Toiles de Jouy et rêveries solitaires

Début mars, À Mots croisés a déplacé ses ateliers d’écriture au Musée de la Toile de Jouy que nous remercions vivement pour son accueil. Les ateliers hors-les-murs permettent de renouveler nos pratiques d’écriture et d’ouvrir autrement nos imaginaires.

Après la visite guidée de la collection permanente Annie Lamiral, intervenante À Mots croisés, a invité le groupe d’écrivants à imaginer un récit autour de la toile de Jouy. 

Rappelons brièvement que les dessinateurs de Jouy se montrent particulièrement fertiles puisqu’en 1821, au moment de la cession de la manufacture, on estime que 30 000 dessins ont été imprimés à la planche de bois, et plus de 500 à la plaque et aux cylindres de cuivre. Une moyenne de 430 nouveaux motifs par an ! Ces motifs sont souvent monochromes (rouge, bleu, vert, sépia…) sur fond blanc ou écru. Ils peuvent être floraux, exotiques, architecturaux ou représenter des scènes pastorales, mythologiques et historiques. Aujourd’hui, la Toile de Jouy continue d’inspirer des créateurs avec de nouvelles variations modernes.

Nous vous souhaitons bonne lecture du récit imaginé par Laurent.
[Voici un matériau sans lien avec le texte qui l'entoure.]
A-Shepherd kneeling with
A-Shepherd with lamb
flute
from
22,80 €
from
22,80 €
Toiles de Jouy et rêveries solitaires

La contemplation des toiles de Jouy, aux motifs très divers, le plongea dans une longue réflexion et une profonde rêverie. Il avait rarement vu de tels tissus, qui lui semblaient complètement passés de mode.
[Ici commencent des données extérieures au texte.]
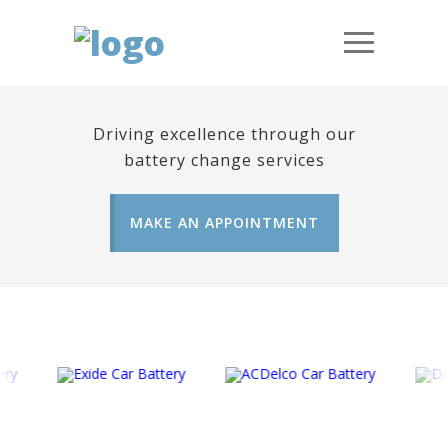
Driving excellence through our
battery change services
MAKE AN APPOINTMENT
« Ils ne sont peut-être plus à la mode. Mais quel travail ! », se dit-il. La précision des dessins, la richesse des motifs, les détails qu’ils contenaient, tout cela était impressionnant. On pouvait y voir pêle-mêle des bergers et bergères rousseauistes sur fond de nature idéalisée, loin de la dureté du travail des paysans. Ou le naufrage d’un navire, sans doute venu tout droit du roman « Paul et Virginie », totalement suranné de nos jours, avec Paul pleurant sur la dépouille de Virginie.

« Etonnante rencontre au pied d’un arbre exotique, au milieu d’un paysage luxuriant, que celle de ces deux jeunes femmes avec des bébés sur les genoux, apparemment très heureux de se rencontrer et de se toucher », murmura-t-il en regardant une autre scène. Et de remarquer que les deux femmes, l’une occidentale, l’autre asiatique, avaient l’air totalement indifférente l’une à l’autre et gardaient un visage fermé. « S’agit-il de deux archétypes, assez maladroitement représentés ? Ou a-t-on voulu montrer l’impossibilité du dialogue entre deux mondes ? », se demanda-t-il.
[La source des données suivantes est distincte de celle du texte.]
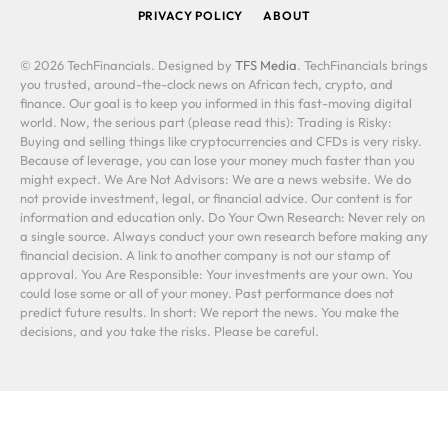
PRIVACY POLICY
ABOUT
© 2026 TechFinancials. Designed by
TFS Media
. TechFinancials brings
you trusted, around-the-clock news on African tech, crypto, and
finance. Our goal is to keep you informed in this fast-moving digital
world. Now, the serious part (please read this): Trading is Risky:
Buying and selling things like cryptocurrencies and CFDs is very risky.
Because of leverage, you can lose your money much faster than you
might expect. We Are Not Advisors: We are a news website. We do
not provide investment, legal, or financial advice. Our content is for
information and education only. Do Your Own Research: Never rely on
a single source. Always conduct your own research before making any
financial decision. A link to another company is not our stamp of
approval. You Are Responsible: Your investments are your own. You
could lose some or all of your money. Past performance does not
predict future results. In short: We report the news. You make the
decisions, and you take the risks. Please be careful.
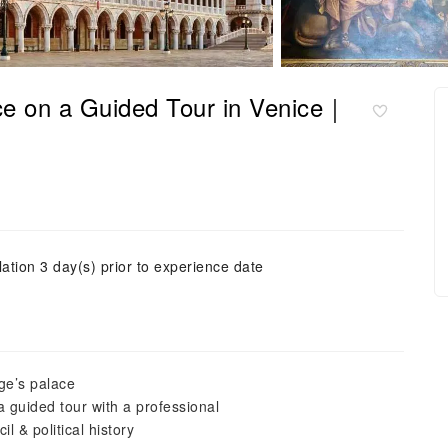
ace on a Guided Tour in Venice｜
ation 3 day(s) prior to experience date
ge’s palace
 guided tour with a professional
l & political history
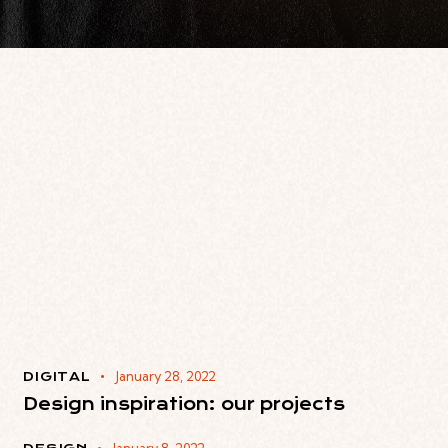
January 28, 2022
DIGITAL
Design inspiration: our projects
Il se fit la réflexion que ces toiles étaient à la fois le résultat d’une production de masse, née de la mode et de voyages au long cours, avec les cotonnades venues d’Inde et les teintures importées des Antilles. Elles étaient nées dans l’esprit d’artistes chevronnés, et étaient fabriquées par d’habiles artisans et ouvriers, hommes et femmes. Avant d’être vendues aux cours et aux riches de l’Europe entière.

Mais au-delà, ce qui le frappait dans ces tissus, c’était l’époque révolue qu’elle lui renvoyait. Celle d’un monde où la ville était encore campagne, où le mode de vie était essentiellement rural. Elles lui rappelaient les vacances de son enfance, quand il allait passer l’été chez ses grands-parents à la campagne. Les journées sans fin baignées de soleil sous un ciel d’azur, dans un paysage de verdure traversé par une rivière. Les jeux avec les cousins, les constructions de cabanes dans les arbres. Les balades en vélo. Les courses sans fin dans les prés ou les bois environnants à la poursuite d’ennemis imaginaires ou à la recherche de trésors légendaires. Le soir, il assistait, bouche-bée, au retour des vaches à la ferme où l’on allait chercher le lait.

Dans le même temps, les représentations de scènes chinoises l’emportaient vers des contrées lointaines et exotiques. Vers des humains et des paysages totalement inconnus de lui qui lui donnaient l’envie d’ailleurs. L’envie de partir découvrir le monde, de rencontrer d’autres gens, de vivre d’autres expériences. De tout quitter pour, enfin, réaliser quelque chose par lui-même. Et pour lui-même.